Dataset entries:
○ ○ ○ ○ ○

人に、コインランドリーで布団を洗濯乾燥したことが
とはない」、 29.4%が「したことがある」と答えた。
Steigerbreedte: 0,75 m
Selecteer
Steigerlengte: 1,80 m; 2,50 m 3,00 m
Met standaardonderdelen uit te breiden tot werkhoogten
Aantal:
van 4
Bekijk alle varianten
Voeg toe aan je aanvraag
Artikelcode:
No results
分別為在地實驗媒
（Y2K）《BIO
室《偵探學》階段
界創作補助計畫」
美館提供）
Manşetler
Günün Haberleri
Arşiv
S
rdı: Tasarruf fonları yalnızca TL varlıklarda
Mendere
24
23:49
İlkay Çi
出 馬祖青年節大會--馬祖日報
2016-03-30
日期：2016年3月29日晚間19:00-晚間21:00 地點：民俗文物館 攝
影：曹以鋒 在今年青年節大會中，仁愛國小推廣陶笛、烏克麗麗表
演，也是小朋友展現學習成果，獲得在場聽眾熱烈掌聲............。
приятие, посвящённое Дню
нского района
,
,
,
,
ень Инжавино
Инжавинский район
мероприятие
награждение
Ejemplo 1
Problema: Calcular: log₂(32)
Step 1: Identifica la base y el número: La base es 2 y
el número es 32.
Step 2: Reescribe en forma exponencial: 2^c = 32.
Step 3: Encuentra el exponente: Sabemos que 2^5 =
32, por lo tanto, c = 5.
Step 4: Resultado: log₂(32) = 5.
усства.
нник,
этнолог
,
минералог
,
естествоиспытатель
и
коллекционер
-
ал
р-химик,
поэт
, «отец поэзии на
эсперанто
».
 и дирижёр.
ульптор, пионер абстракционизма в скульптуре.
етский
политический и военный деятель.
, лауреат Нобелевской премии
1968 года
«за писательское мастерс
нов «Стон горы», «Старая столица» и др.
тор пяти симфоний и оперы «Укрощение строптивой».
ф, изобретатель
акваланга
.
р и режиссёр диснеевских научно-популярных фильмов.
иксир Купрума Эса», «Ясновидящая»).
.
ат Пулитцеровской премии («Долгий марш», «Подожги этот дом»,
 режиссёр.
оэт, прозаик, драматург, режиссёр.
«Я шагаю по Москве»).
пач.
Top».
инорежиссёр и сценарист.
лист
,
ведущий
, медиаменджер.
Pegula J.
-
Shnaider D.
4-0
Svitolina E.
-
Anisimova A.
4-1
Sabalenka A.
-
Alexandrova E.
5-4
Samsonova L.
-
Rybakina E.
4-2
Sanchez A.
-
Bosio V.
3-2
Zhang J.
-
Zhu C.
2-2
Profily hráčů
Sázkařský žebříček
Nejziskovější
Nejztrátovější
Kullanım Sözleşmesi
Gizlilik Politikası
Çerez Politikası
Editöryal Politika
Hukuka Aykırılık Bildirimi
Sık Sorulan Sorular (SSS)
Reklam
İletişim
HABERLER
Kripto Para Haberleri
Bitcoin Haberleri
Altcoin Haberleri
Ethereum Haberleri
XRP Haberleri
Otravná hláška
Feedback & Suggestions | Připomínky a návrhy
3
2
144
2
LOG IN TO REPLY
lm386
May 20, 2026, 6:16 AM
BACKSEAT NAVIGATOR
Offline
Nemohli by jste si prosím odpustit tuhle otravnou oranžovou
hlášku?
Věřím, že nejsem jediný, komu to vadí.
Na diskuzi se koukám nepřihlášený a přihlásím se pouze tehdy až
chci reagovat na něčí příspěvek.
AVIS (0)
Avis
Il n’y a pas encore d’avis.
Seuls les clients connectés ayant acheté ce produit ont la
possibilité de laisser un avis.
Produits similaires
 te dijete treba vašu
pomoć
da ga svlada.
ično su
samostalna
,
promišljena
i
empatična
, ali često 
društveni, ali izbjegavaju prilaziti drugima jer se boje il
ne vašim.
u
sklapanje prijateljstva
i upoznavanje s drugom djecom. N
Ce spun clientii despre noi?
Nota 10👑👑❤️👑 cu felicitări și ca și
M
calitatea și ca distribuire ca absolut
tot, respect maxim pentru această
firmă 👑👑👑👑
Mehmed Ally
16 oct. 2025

○ ○ ○ ○ ○

| Task to complete |
Each line above that contains the string "Politikası" should be copied.

| Expected answer |
Gizlilik Politikası
Çerez Politikası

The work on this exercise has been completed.